> **WORK TO COMPLETE**
Where a line holds the word "Reichenbach", copy it from the records.

> **EXTRACTED RECORDS**
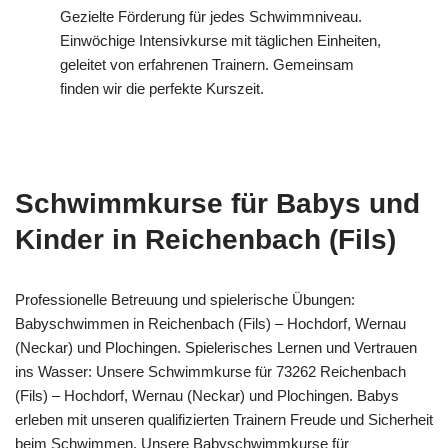
Gezielte Förderung für jedes Schwimmniveau.
Einwöchige Intensivkurse mit täglichen Einheiten,
geleitet von erfahrenen Trainern. Gemeinsam
finden wir die perfekte Kurszeit.
Schwimmkurse für Babys und
Kinder in Reichenbach (Fils)
Professionelle Betreuung und spielerische Übungen:
Babyschwimmen in Reichenbach (Fils) – Hochdorf, Wernau
(Neckar) und Plochingen. Spielerisches Lernen und Vertrauen
ins Wasser: Unsere Schwimmkurse für 73262 Reichenbach
(Fils) – Hochdorf, Wernau (Neckar) und Plochingen. Babys
erleben mit unseren qualifizierten Trainern Freude und Sicherheit
beim Schwimmen. Unsere Babyschwimmkurse für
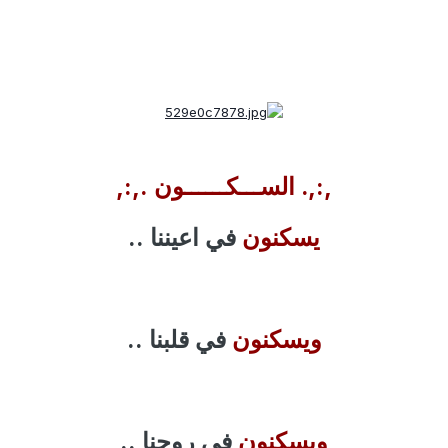
,:,. الســـكــــــون .,:,
يسكنون
في اعيننا ..
ويسكنون
في قلبنا ..
ويسكنون
في روحنا ..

> **RESPONSE**
Kinder in Reichenbach (Fils)
Babyschwimmen in Reichenbach (Fils) – Hochdorf, Wernau
ins Wasser: Unsere Schwimmkurse für 73262 Reichenbach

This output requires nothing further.